Yes! That was one of the primary motivations for my Oil project [1]. I was
building containers from scratch with shell scripts (in 2012 or so, pre-
Docker), and I was horrified when I discovered how Debian actually works.

 _Why Create a New Unix Shell?_
[http://www.oilshell.org/blog/2018/01/28.html](http://www.oilshell.org/blog/2018/01/28.html)

And of course it's not just Debian. Red Hat, Fedora, Alpine, etc. are all big
packages of shell scripts, often mixed with other ad hoc macro processing or
Makefiles. Alpine does this funny hack where their metadata is in APKBUILD
shell scripts, which is limiting when you want to read metadata without
executing shell.

I also point out in that post that Kubernetes is pretty new (2014) and it has
48,000 lines of shell in its repo.

That's true of most cloud infrastructure. If you deal with Heroku, OpenStack,
Cloud Foundry, etc. there is a ton of shell all over the place. With
buildpacks, Travis CI, etc.

And that's obviously not because the authors of those projects don't know what
they're doing. Shell is still the best tool for that job (bringing up Unix
systems), despite all its flaws.

The world now runs on clusters of Unix machines, and in turn big piles of
shell scripts :)

\-----

New release here if anyone wants to help me test: _OSH 0.6.pre15_
[http://www.oilshell.org/blog/2019/02/18.html](http://www.oilshell.org/blog/2019/02/18.html)

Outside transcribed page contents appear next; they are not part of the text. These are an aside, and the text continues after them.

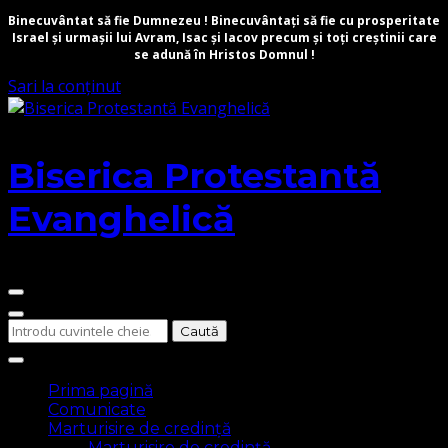
Binecuvântat să fie Dumnezeu ! Binecuvântați să fie cu prosperitate
Israel și urmașii lui Avram, Isac și Iacov precum și toți creștinii care
se adună în Hristos Domnul !
Sari la conținut
Biserica Protestantă
Evanghelică
Cauți
ceva?
Prima pagină
Comunicate
Marturisire de credință
Marturisire de credință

Caveat: it's still too slow; I'm mainly looking for people to help test it.

Running bats tests with it would be great. I don't know how bats works with
the @test annotation? That doesn't look like valid shell syntax.

OSH also opens a lot of new opportunities for people interested in testing /
static analysis and shell.

There was some discussion here, even related to bats, but I'm not sure where
it went:
[https://github.com/oilshell/oil/issues/200](https://github.com/oilshell/oil/issues/200)

[1] The other being how hard it is to write an autocompletion script!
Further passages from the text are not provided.